Her brother (patient AII-1) was diagnosed at 4 yr of age with nephrolithiasis, hypercalciuria, and renal phosphate wasting. His 1,25-(OH)2D was also elevated. His calcium oxalate kidney stone required treatment with nephrostomy and shock-wave lithotripsy. Hypophosphatemia was treated with 1000 mg oral phosphate per day in divided doses. During his treatment, he had recurrent nephrolithiasis. Based on serial ultrasound evaluation, his nephrolithiasis resolved at 11 yr of age. His height was at the 50th percentile for age. He did not have a history of rickets, lower extremity deformity, or tooth abnormalities. However, he did fracture a tibia at 7 yr of age and a radius at 10 yr of age.

The siblings’ father (AI-1) is of German/French/Jewish descent, and mother (AI-2) is of Italian descent. Parental heights are at the 50th percentile (father is 178 cm, and mother is 163 cm). There is an extensive history of nephrolithiasis on both sides of the family and also a history of rickets and bowed legs on the paternal side. Two family members reportedly had sialolithiasis (salivary gland stones).
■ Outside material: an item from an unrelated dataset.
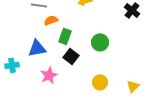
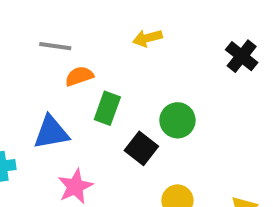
black square: (71, 56) -> (141, 148), moved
The affected Caucasian girl in family B (BII-1 in Fig. 1AGo) was referred for failure to thrive with growth arrest at 9.5 yr of age. Her laboratory test results at 11 yr of age are shown in Table 1Go. She was noted to have hypophosphatemia and elevated alkaline phosphatase. Additional testing revealed normal PTH and 25-hydroxyvitamin D concentrations, with an elevated 1,25-(OH)2D. Hypercalciuria was demonstrated when taking approximately 1200 mg calcium/d in her diet. However, with a low-calcium diet, her urine calcium declined. Initial radiographs suggested osteopenia, without obvious rachitic changes. She was treated with oral phosphate supplementation without vitamin D but returned for follow-up inconsistently. At 12.5 yr of age, her height was at the fifth percentile. Radiographs showed persistent osteopenia with development of rickets at the distal femoral epiphyses.

Her family history was notable for a maternal history of lower extremity bowing as a child, which had been treated with leg braces. At the time of the patient’s initial evaluation, her mother’s calcium, phosphate, and PTH concentrations were normal. Her maternal grandmother had osteoarthritis and osteopenia with a reportedly low phosphate. Her father had a normal phosphate and no family history of bone diseases.
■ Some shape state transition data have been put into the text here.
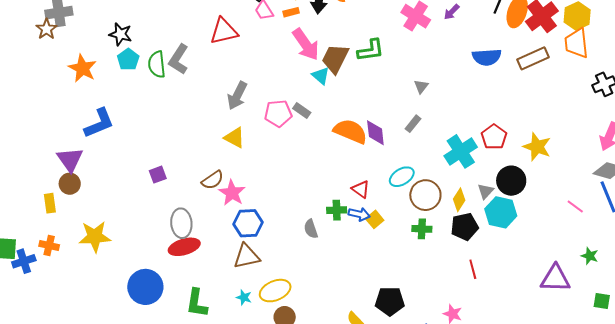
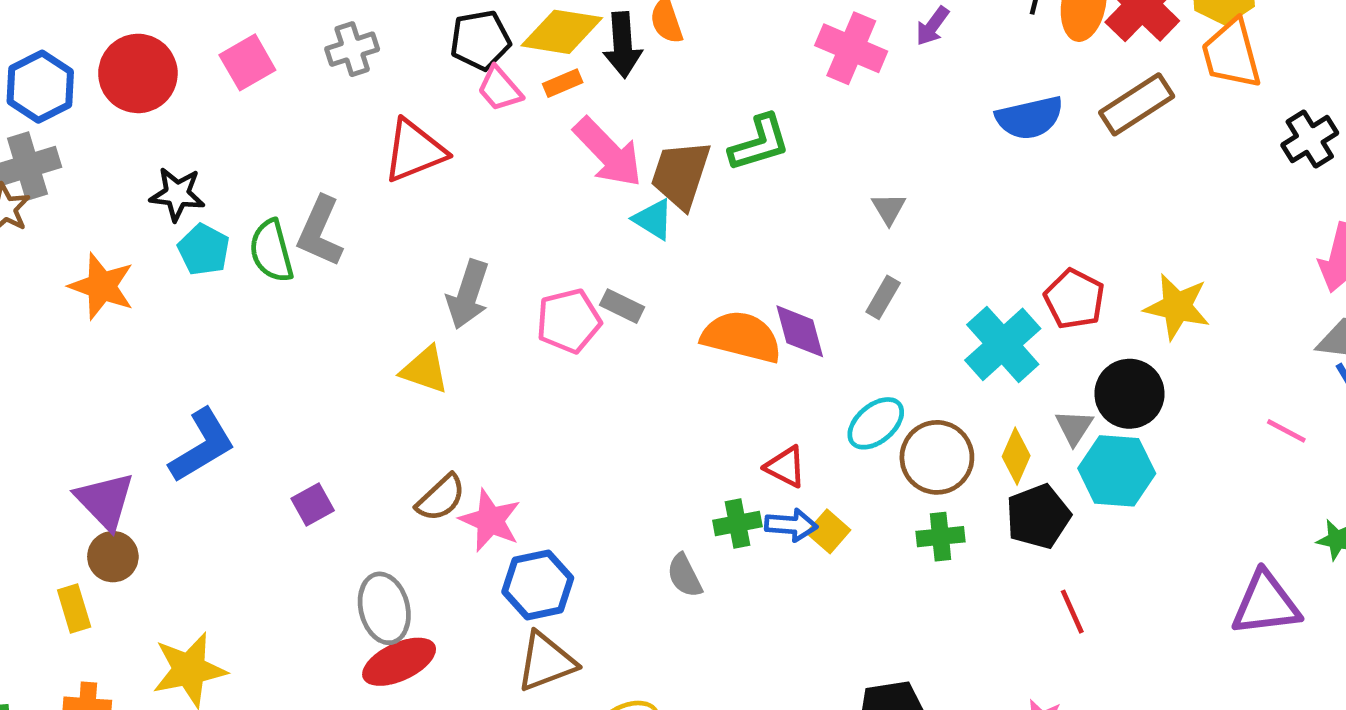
blue L-shape: (99, 123) -> (202, 446), moved
yellow triangle: (234, 138) -> (425, 370), moved

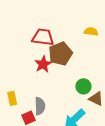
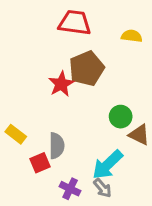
red trapezoid: (43, 37) -> (75, 23), moved
yellow rectangle: (12, 98) -> (16, 134), turned -40

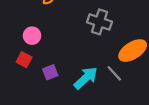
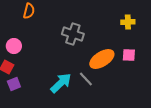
purple square: (50, 72) -> (14, 84), moved

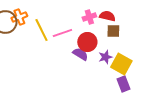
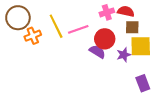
orange cross: (19, 17) -> (33, 36), moved
yellow square: (121, 64) -> (141, 46), moved, turned -30

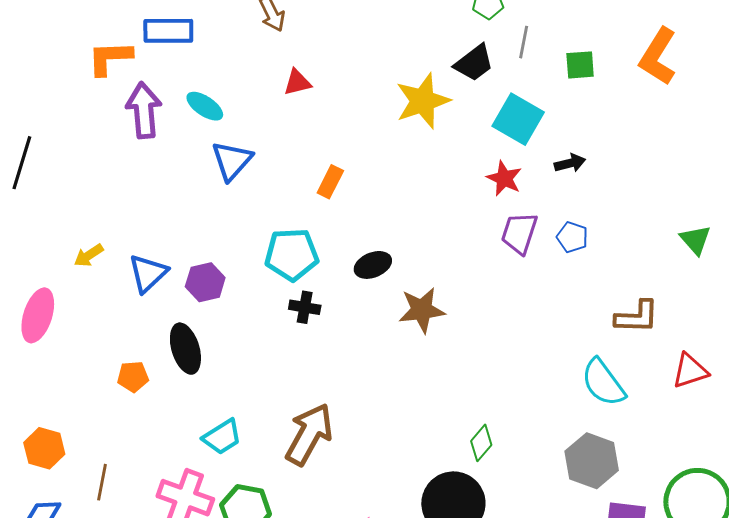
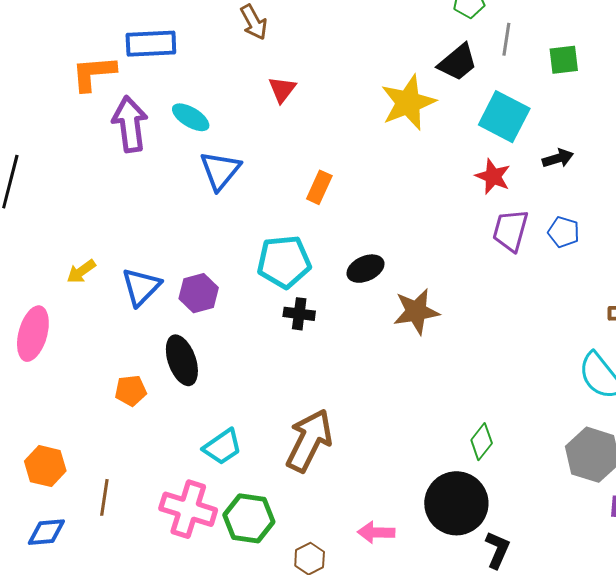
red triangle: (297, 82) -> (282, 89), turned -36

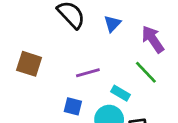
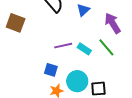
brown square: (29, 64) -> (16, 23), moved
cyan rectangle: (121, 93) -> (84, 49), moved

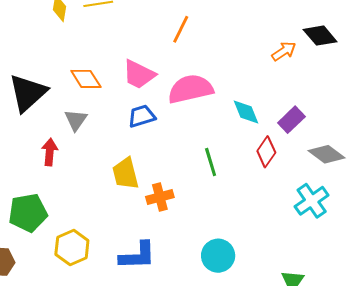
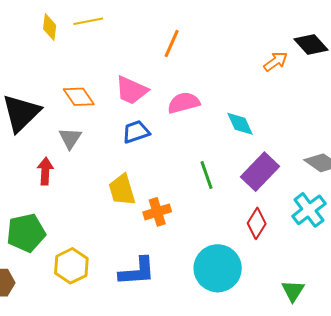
pink semicircle: (190, 89) -> (184, 103), size x0.7
purple rectangle: (291, 120) -> (260, 172), moved, size x1.4
red diamond: (266, 152) -> (257, 223), moved
cyan circle: (218, 256) -> (218, 268), size x1.4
The study was approved by the Institutional Review Boards of Duke University, Indiana University-Purdue University Indianapolis, and Weill-Cornell Medical College. Written informed consent was obtained from all study subjects and/or their parents before their participation in the study.

Mutation analysis

Genomic DNA was extracted from blood obtained from study subjects, using standard procedures. All 13 exons (one noncoding and 12 coding), as well as adjacent intronic sequences, were amplified in eight fragments using Multiplex PCR Kit (QIAGEN Inc., Valencia, CA) or AmpliTaq DNA Polymerase (Applied Biosystems, Foster City, CA). Primer sequences and PCR conditions are available upon request. PCR products were electrophoresed in a 2% agarose gel and purified using DNA Gel Extraction Kit (QIAGEN). Approximately 100 ng of each PCR amplicon was directly sequenced from forward and/or reverse PCR primer, using Big-Dye Terminator Cycle Sequencing Kit and the ABI PRISM 3100 Genetic Analyzer (Applied Biosystems).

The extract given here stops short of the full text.